### Work instructions
Go through the material and copy every line in which "Executive" appears.
**** Data records ****
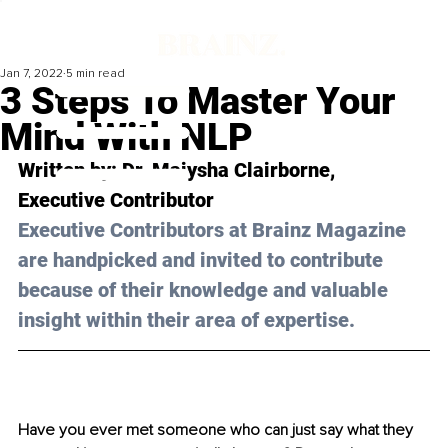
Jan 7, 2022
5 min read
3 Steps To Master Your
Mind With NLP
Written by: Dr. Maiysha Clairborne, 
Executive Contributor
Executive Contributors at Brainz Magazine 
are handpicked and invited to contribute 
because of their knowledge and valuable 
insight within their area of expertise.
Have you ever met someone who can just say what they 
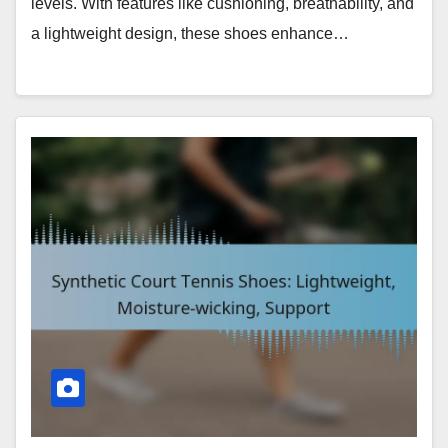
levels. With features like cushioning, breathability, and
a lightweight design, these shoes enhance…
****
**** Data records ****
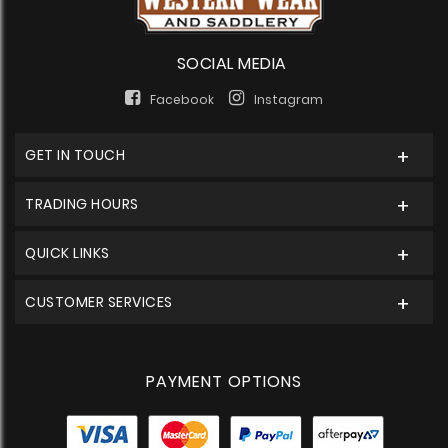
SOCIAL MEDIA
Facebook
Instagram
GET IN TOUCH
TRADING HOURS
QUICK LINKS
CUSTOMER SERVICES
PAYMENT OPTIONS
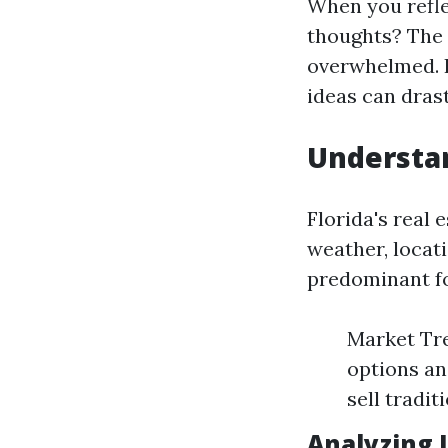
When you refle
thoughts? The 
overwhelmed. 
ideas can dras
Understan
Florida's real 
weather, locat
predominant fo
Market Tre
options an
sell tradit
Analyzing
****
**** Data records ****
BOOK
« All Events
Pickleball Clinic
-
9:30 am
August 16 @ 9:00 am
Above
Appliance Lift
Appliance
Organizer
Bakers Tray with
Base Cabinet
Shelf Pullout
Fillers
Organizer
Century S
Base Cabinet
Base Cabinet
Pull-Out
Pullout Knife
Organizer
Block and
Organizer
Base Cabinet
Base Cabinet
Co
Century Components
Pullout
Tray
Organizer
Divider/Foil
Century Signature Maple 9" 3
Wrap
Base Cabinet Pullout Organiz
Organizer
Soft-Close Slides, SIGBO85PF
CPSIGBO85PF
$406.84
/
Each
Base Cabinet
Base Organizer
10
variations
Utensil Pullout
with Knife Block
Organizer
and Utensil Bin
****
### Expected answer
Executive Contributor
Executive Contributors at Brainz Magazine 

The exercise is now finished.